* _About this task_
All of the data should be reproduced word for word, though its pictures must be omitted.

----------

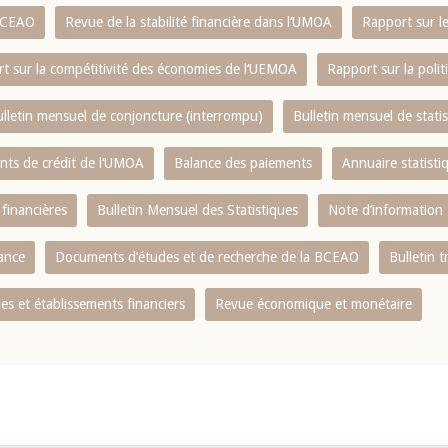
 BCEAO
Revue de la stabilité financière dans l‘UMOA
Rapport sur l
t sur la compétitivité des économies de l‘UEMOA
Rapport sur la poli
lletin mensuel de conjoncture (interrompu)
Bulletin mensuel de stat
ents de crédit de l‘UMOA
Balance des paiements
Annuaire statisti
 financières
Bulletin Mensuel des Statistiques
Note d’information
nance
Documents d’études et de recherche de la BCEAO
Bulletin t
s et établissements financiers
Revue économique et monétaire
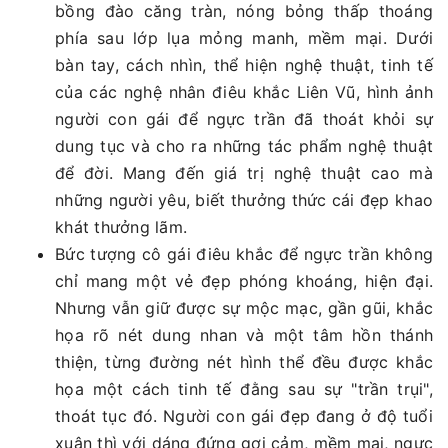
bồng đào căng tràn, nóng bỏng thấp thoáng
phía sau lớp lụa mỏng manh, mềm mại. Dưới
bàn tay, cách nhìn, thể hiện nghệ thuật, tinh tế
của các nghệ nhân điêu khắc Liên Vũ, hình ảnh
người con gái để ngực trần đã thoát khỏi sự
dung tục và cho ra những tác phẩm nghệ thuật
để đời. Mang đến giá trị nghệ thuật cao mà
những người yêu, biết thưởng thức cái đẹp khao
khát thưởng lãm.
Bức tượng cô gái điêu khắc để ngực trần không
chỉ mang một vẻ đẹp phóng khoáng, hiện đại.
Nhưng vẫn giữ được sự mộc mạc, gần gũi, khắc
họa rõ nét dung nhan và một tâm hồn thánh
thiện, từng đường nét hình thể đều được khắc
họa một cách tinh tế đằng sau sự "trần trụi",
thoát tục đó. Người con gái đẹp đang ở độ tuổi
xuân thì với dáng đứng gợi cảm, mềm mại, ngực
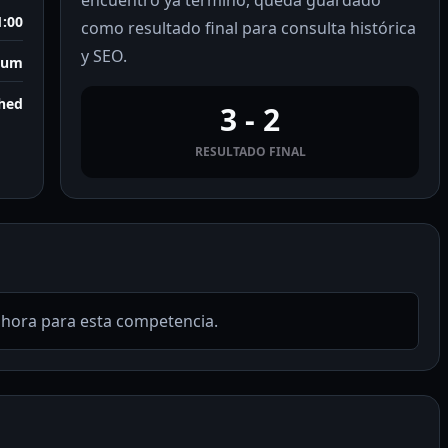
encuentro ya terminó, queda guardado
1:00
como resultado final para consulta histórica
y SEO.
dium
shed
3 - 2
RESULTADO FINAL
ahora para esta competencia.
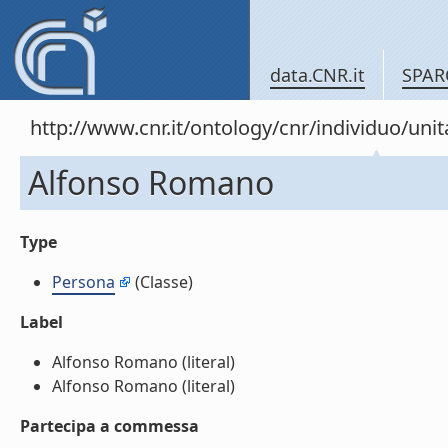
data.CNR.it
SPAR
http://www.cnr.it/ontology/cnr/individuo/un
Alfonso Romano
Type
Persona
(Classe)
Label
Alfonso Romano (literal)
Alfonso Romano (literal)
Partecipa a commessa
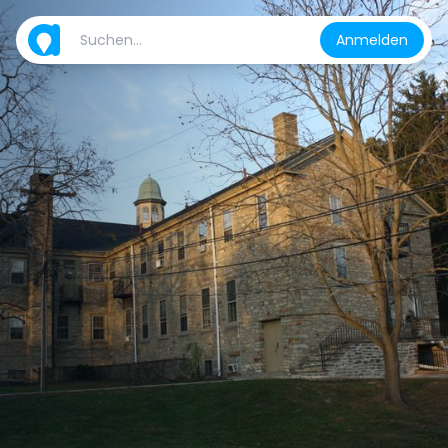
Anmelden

----------

* _Answer to the exercise_
 BCEAO
Revue de la stabilité financière dans l‘UMOA
Rapport sur l
t sur la compétitivité des économies de l‘UEMOA
Rapport sur la poli
lletin mensuel de conjoncture (interrompu)
Bulletin mensuel de stat
ents de crédit de l‘UMOA
Balance des paiements
Annuaire statisti
 financières
Bulletin Mensuel des Statistiques
Note d’information
nance
Documents d’études et de recherche de la BCEAO
Bulletin t
s et établissements financiers
Revue économique et monétaire
bồng đào căng tràn, nóng bỏng thấp thoáng
phía sau lớp lụa mỏng manh, mềm mại. Dưới
bàn tay, cách nhìn, thể hiện nghệ thuật, tinh tế
của các nghệ nhân điêu khắc Liên Vũ, hình ảnh
người con gái để ngực trần đã thoát khỏi sự
dung tục và cho ra những tác phẩm nghệ thuật
để đời. Mang đến giá trị nghệ thuật cao mà
những người yêu, biết thưởng thức cái đẹp khao
khát thưởng lãm.
Bức tượng cô gái điêu khắc để ngực trần không
chỉ mang một vẻ đẹp phóng khoáng, hiện đại.
Nhưng vẫn giữ được sự mộc mạc, gần gũi, khắc
họa rõ nét dung nhan và một tâm hồn thánh
thiện, từng đường nét hình thể đều được khắc
họa một cách tinh tế đằng sau sự "trần trụi",
thoát tục đó. Người con gái đẹp đang ở độ tuổi
xuân thì với dáng đứng gợi cảm, mềm mại, ngực
encuentro ya terminó, queda guardado
1:00
como resultado final para consulta histórica
y SEO.
dium
shed
3 - 2
RESULTADO FINAL
ahora para esta competencia.
data.CNR.it
SPAR
http://www.cnr.it/ontology/cnr/individuo/un
Alfonso Romano
Type
Persona
(Classe)
Label
Alfonso Romano (literal)
Alfonso Romano (literal)
Partecipa a commessa
Anmelden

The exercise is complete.